--- EXCERPTED RECORDS Enclosed Below ---

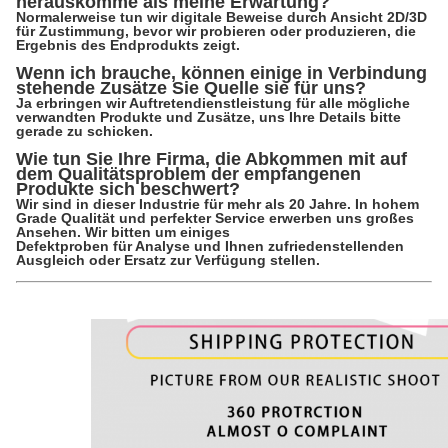
herauskomme als meine Erwartung?
Normalerweise tun wir digitale Beweise durch Ansicht 2D/3D
für Zustimmung, bevor wir probieren oder produzieren, die
Ergebnis des Endprodukts zeigt.
Wenn ich brauche, können einige in Verbindung
stehende Zusätze Sie Quelle sie für uns?
Ja erbringen wir Auftretendienstleistung für alle mögliche
verwandten Produkte und Zusätze, uns Ihre Details bitte
gerade zu schicken.
Wie tun Sie Ihre Firma, die Abkommen mit auf
dem Qualitätsproblem der empfangenen
Produkte sich beschwert?
Wir sind in dieser Industrie für mehr als 20 Jahre. In hohem
Grade Qualität und perfekter Service erwerben uns großes
Ansehen. Wir bitten um einiges
Defektproben für Analyse und Ihnen zufriedenstellenden
Ausgleich oder Ersatz zur Verfügung stellen.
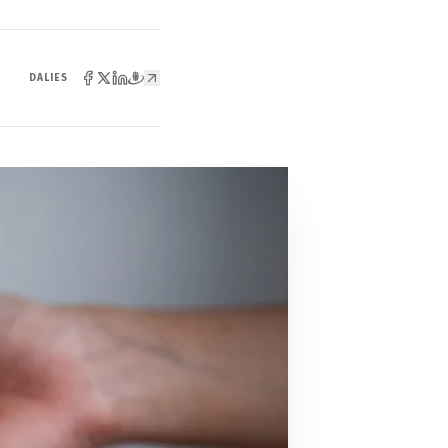
DALIES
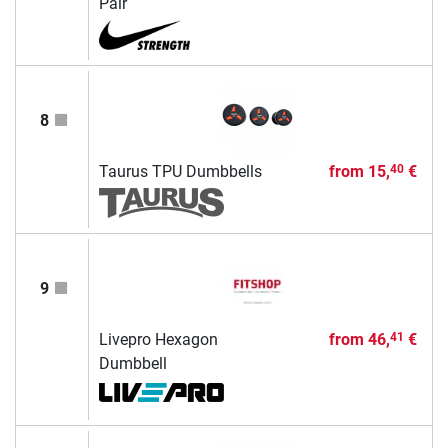
Pair
8
Taurus TPU Dumbbells
from
15,
€
40
9
Livepro Hexagon
from
46,
€
41
Dumbbell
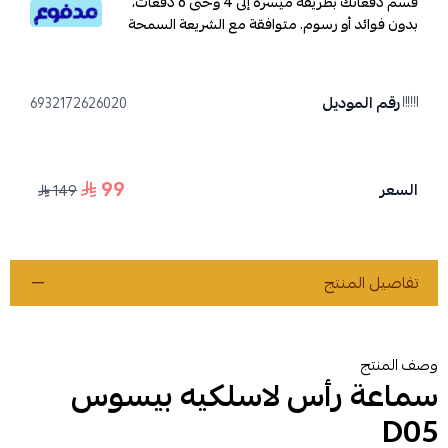
قسم دفعاتك بطريقة ميسرة إلى 4 وحتى 6 دفعات،
بدون فوائد أو رسوم. متوافقة مع الشريعة السمحة
رقم الموديل
6932172626020
99
السعر
149
تفاصيل المنتج
وصف المنتج
سماعة رأس لاسلكيه بيسوس
D05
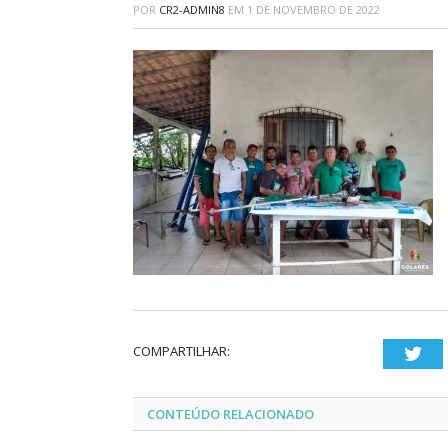
POR
CR2-ADMIN8
EM
1 DE NOVEMBRO DE 2022
COMPARTILHAR:
Twi
CONTEÚDO RELACIONADO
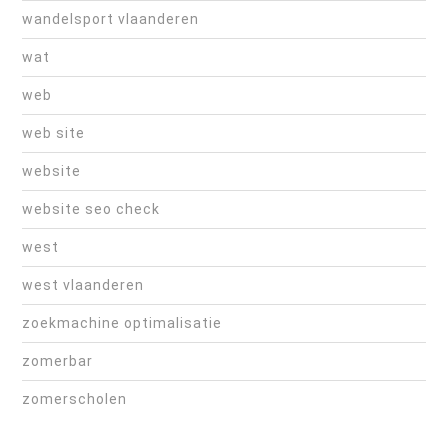
wandelsport vlaanderen
wat
web
web site
website
website seo check
west
west vlaanderen
zoekmachine optimalisatie
zomerbar
zomerscholen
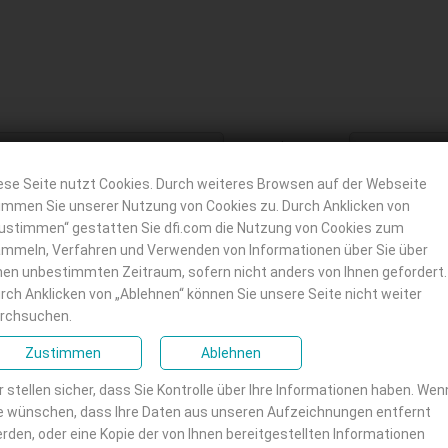
Nachname
:
*
ese Seite nutzt Cookies. Durch weiteres Browsen auf der Webseite
immen Sie unserer Nutzung von Cookies zu. Durch Anklicken von
ustimmen“ gestatten Sie dfi.com die Nutzung von Cookies zum
Telefon :
mmeln, Verfahren und Verwenden von Informationen über Sie über
nen unbestimmten Zeitraum, sofern nicht anders von Ihnen gefordert.
rch Anklicken von „Ablehnen“ können Sie unsere Seite nicht weiter
rchsuchen.
Berufsbezeichnung:
Zustimmen
Ablehnen
r stellen sicher, dass Sie Kontrolle über Ihre Informationen haben. Wen
e wünschen, dass Ihre Daten aus unseren Aufzeichnungen entfernt
rden, oder eine Kopie der von Ihnen bereitgestellten Informationen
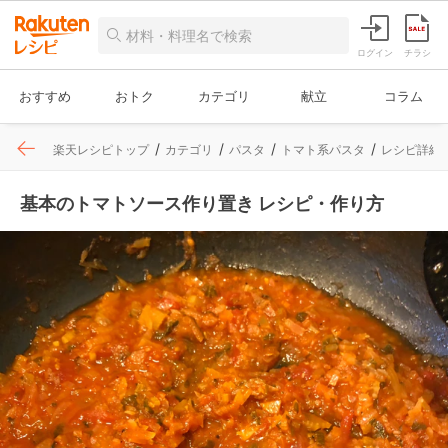
ログイン
チラシ
おすすめ
おトク
カテゴリ
献立
コラム
楽天レシピトップ
カテゴリ
パスタ
トマト系パスタ
レシピ詳細
基本のトマトソース作り置き レシピ・作り方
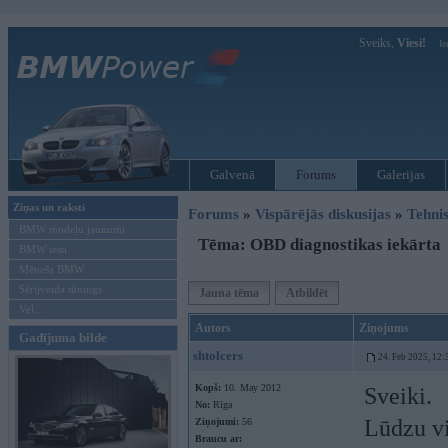
Sveiks,
Viesi!
Ie
Galvenā
Forums
Galerijas
Ziņas un raksti
Forums
»
Vispārējās diskusijas
»
Tehnis
BMW modeļu jaunumi
Tēma: OBD diagnostikas iekārta
BMW testi
Mēneša BMW
Sērijveida tūnings
Jauna tēma
Atbildēt
Vel...
Autors
Ziņojums
Gadījuma bilde
shtolcers
24. Feb 2025, 12:
Kopš:
10. May 2012
Sveiki.
No:
Rīga
Lūdzu v
Ziņojumi:
56
Braucu ar:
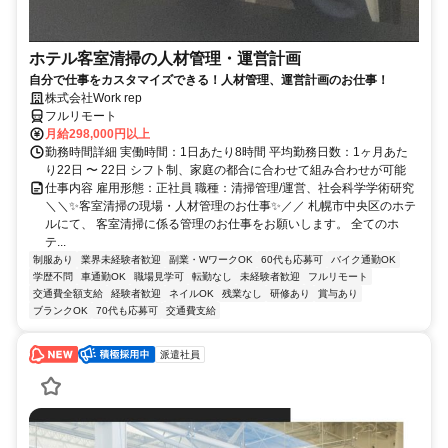
ホテル客室清掃の人材管理・運営計画
自分で仕事をカスタマイズできる！人材管理、運営計画のお仕事！
株式会社Work rep
フルリモート
月給298,000円以上
勤務時間詳細 実働時間：1日あたり8時間 平均勤務日数：1ヶ月あた
り22日 〜 22日 シフト制、家庭の都合に合わせて組み合わせが可能
仕事内容 雇用形態：正社員 職種：清掃管理/運営、社会科学学術研究
＼＼✨客室清掃の現場・人材管理のお仕事✨／／ 札幌市中央区のホテ
ルにて、 客室清掃に係る管理のお仕事をお願いします。 全てのホ
テ...
制服あり
業界未経験者歓迎
副業・WワークOK
60代も応募可
バイク通勤OK
学歴不問
車通勤OK
職場見学可
転勤なし
未経験者歓迎
フルリモート
交通費全額支給
経験者歓迎
ネイルOK
残業なし
研修あり
賞与あり
ブランクOK
70代も応募可
交通費支給
派遣社員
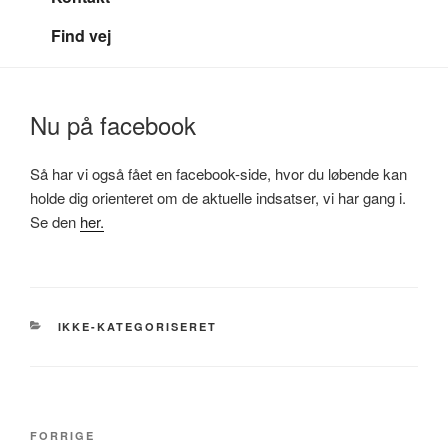
Find vej
Nu på facebook
Så har vi også fået en facebook-side, hvor du løbende kan
holde dig orienteret om de aktuelle indsatser, vi har gang i.
Se den
her.
KATEGORIER
IKKE-KATEGORISERET
Indlægsnavigation
Forrige
FORRIGE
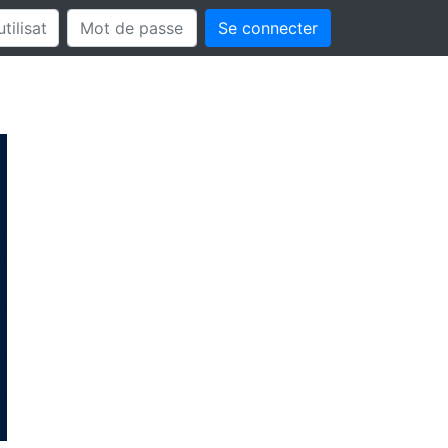
Se connecter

--- End of Enclosed EXCERPTED RECORDS ---

_TASK ITEM_
The answer must be the listing above, restated word for word, with no images in it.

_TASK RESPONSE_
herauskomme als meine Erwartung?
Normalerweise tun wir digitale Beweise durch Ansicht 2D/3D
für Zustimmung, bevor wir probieren oder produzieren, die
Ergebnis des Endprodukts zeigt.
Wenn ich brauche, können einige in Verbindung
stehende Zusätze Sie Quelle sie für uns?
Ja erbringen wir Auftretendienstleistung für alle mögliche
verwandten Produkte und Zusätze, uns Ihre Details bitte
gerade zu schicken.
Wie tun Sie Ihre Firma, die Abkommen mit auf
dem Qualitätsproblem der empfangenen
Produkte sich beschwert?
Wir sind in dieser Industrie für mehr als 20 Jahre. In hohem
Grade Qualität und perfekter Service erwerben uns großes
Ansehen. Wir bitten um einiges
Defektproben für Analyse und Ihnen zufriedenstellenden
Ausgleich oder Ersatz zur Verfügung stellen.
DALIES
Pair
8
Taurus TPU Dumbbells
from
15,
€
40
9
Livepro Hexagon
from
46,
€
41
Dumbbell
قسم دفعاتك بطريقة ميسرة إلى 4 وحتى 6 دفعات،
بدون فوائد أو رسوم. متوافقة مع الشريعة السمحة
رقم الموديل
6932172626020
99
السعر
149
تفاصيل المنتج
وصف المنتج
سماعة رأس لاسلكيه بيسوس
D05
POR
CR2-ADMIN8
EM
1 DE NOVEMBRO DE 2022
COMPARTILHAR:
Twi
CONTEÚDO RELACIONADO
wandelsport vlaanderen
wat
web
web site
website
website seo check
west
west vlaanderen
zoekmachine optimalisatie
zomerbar
zomerscholen
Nachname
:
*
ese Seite nutzt Cookies. Durch weiteres Browsen auf der Webseite
immen Sie unserer Nutzung von Cookies zu. Durch Anklicken von
ustimmen“ gestatten Sie dfi.com die Nutzung von Cookies zum
Telefon :
mmeln, Verfahren und Verwenden von Informationen über Sie über
nen unbestimmten Zeitraum, sofern nicht anders von Ihnen gefordert.
rch Anklicken von „Ablehnen“ können Sie unsere Seite nicht weiter
rchsuchen.
Berufsbezeichnung:
Zustimmen
Ablehnen
r stellen sicher, dass Sie Kontrolle über Ihre Informationen haben. Wen
e wünschen, dass Ihre Daten aus unseren Aufzeichnungen entfernt
rden, oder eine Kopie der von Ihnen bereitgestellten Informationen
ログイン
チラシ
おすすめ
おトク
カテゴリ
献立
コラム
楽天レシピトップ
カテゴリ
パスタ
トマト系パスタ
レシピ詳細
基本のトマトソース作り置き レシピ・作り方
Sveiks,
Viesi!
Ie
Galvenā
Forums
Galerijas
Ziņas un raksti
Forums
»
Vispārējās diskusijas
»
Tehnis
BMW modeļu jaunumi
Tēma: OBD diagnostikas iekārta
BMW testi
Mēneša BMW
Sērijveida tūnings
Jauna tēma
Atbildēt
Vel...
Autors
Ziņojums
Gadījuma bilde
shtolcers
24. Feb 2025, 12:
Kopš:
10. May 2012
Sveiki.
No:
Rīga
Lūdzu v
Ziņojumi:
56
Braucu ar:
ホテル客室清掃の人材管理・運営計画
自分で仕事をカスタマイズできる！人材管理、運営計画のお仕事！
株式会社Work rep
フルリモート
月給298,000円以上
勤務時間詳細 実働時間：1日あたり8時間 平均勤務日数：1ヶ月あた
り22日 〜 22日 シフト制、家庭の都合に合わせて組み合わせが可能
仕事内容 雇用形態：正社員 職種：清掃管理/運営、社会科学学術研究
＼＼✨客室清掃の現場・人材管理のお仕事✨／／ 札幌市中央区のホテ
ルにて、 客室清掃に係る管理のお仕事をお願いします。 全てのホ
テ...
制服あり
業界未経験者歓迎
副業・WワークOK
60代も応募可
バイク通勤OK
学歴不問
車通勤OK
職場見学可
転勤なし
未経験者歓迎
フルリモート
交通費全額支給
経験者歓迎
ネイルOK
残業なし
研修あり
賞与あり
ブランクOK
70代も応募可
交通費支給
派遣社員
Find vej
Nu på facebook
Så har vi også fået en facebook-side, hvor du løbende kan
holde dig orienteret om de aktuelle indsatser, vi har gang i.
Se den
her.
KATEGORIER
IKKE-KATEGORISERET
Indlægsnavigation
Forrige
FORRIGE
Se connecter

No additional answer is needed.